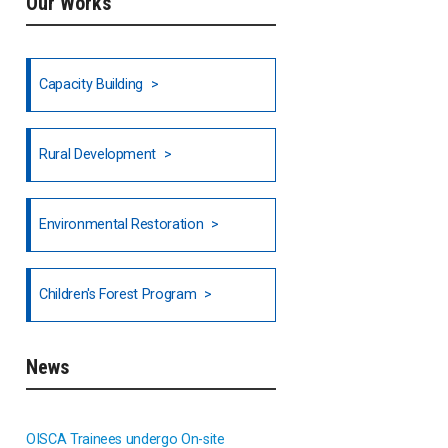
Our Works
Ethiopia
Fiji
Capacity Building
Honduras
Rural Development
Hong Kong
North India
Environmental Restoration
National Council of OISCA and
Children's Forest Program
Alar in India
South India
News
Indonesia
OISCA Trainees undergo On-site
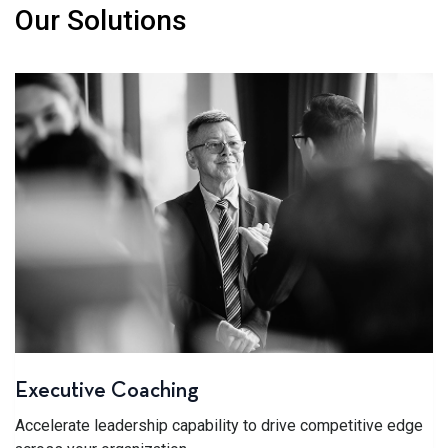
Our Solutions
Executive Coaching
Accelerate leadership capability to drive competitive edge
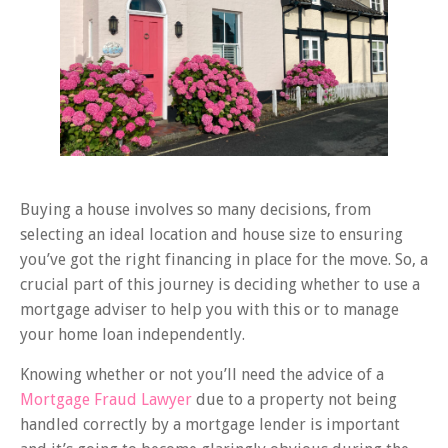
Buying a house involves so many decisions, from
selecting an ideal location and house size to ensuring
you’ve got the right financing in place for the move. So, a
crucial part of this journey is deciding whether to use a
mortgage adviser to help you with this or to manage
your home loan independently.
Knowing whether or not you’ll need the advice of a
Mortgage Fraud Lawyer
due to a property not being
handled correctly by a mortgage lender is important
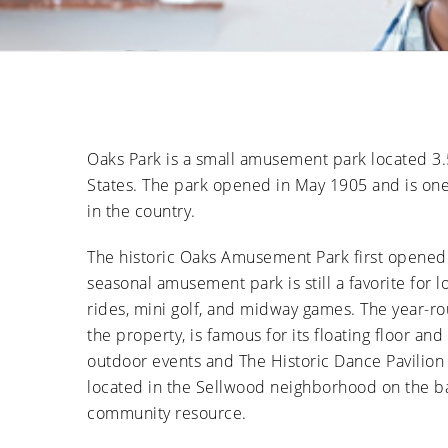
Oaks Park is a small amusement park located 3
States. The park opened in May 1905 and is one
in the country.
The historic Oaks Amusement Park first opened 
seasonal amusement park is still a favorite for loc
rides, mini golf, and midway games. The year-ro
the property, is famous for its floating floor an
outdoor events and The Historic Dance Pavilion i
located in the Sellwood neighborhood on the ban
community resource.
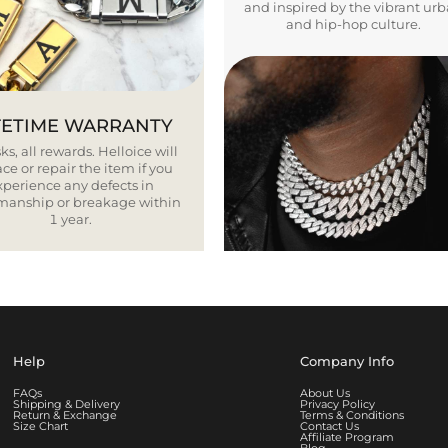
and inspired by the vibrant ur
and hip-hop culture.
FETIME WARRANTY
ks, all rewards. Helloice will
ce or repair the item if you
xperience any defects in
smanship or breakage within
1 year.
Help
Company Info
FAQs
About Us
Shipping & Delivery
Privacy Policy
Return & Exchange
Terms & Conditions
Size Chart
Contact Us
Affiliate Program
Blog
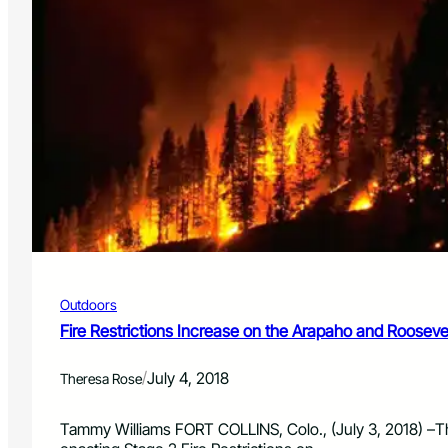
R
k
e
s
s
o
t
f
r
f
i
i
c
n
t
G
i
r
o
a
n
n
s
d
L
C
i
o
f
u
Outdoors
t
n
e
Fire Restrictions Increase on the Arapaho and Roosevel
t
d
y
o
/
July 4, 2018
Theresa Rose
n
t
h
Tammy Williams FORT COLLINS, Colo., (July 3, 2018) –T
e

══════════════════════════════

Write out the whole listing exactly, and drop the pictures.

_Answer to the problem_:
Our Works
Ethiopia
Fiji
Capacity Building
Honduras
Rural Development
Hong Kong
North India
Environmental Restoration
National Council of OISCA and
Children's Forest Program
Alar in India
South India
News
Indonesia
OISCA Trainees undergo On-site
Our Solutions
Executive Coaching
Accelerate leadership capability to drive competitive edge
Buying a house involves so many decisions, from
selecting an ideal location and house size to ensuring
you’ve got the right financing in place for the move. So, a
crucial part of this journey is deciding whether to use a
mortgage adviser to help you with this or to manage
your home loan independently.
Knowing whether or not you’ll need the advice of a
Mortgage Fraud Lawyer
due to a property not being
handled correctly by a mortgage lender is important
Oaks Park is a small amusement park located 3
States. The park opened in May 1905 and is one
in the country.
The historic Oaks Amusement Park first opened 
seasonal amusement park is still a favorite for loc
rides, mini golf, and midway games. The year-ro
the property, is famous for its floating floor an
outdoor events and The Historic Dance Pavilion i
located in the Sellwood neighborhood on the ban
community resource.
and inspired by the vibrant ur
and hip-hop culture.
FETIME WARRANTY
ks, all rewards. Helloice will
ce or repair the item if you
xperience any defects in
smanship or breakage within
1 year.
Help
Company Info
FAQs
About Us
Shipping & Delivery
Privacy Policy
Return & Exchange
Terms & Conditions
Size Chart
Contact Us
Affiliate Program
Blog
R
k
e
s
s
o
t
f
r
f
i
i
c
n
t
G
i
r
o
a
n
n
s
d
L
C
i
o
f
u
Outdoors
t
n
e
Fire Restrictions Increase on the Arapaho and Roosevel
t
d
y
o
/
July 4, 2018
Theresa Rose
n
t
h
Tammy Williams FORT COLLINS, Colo., (July 3, 2018) –T
e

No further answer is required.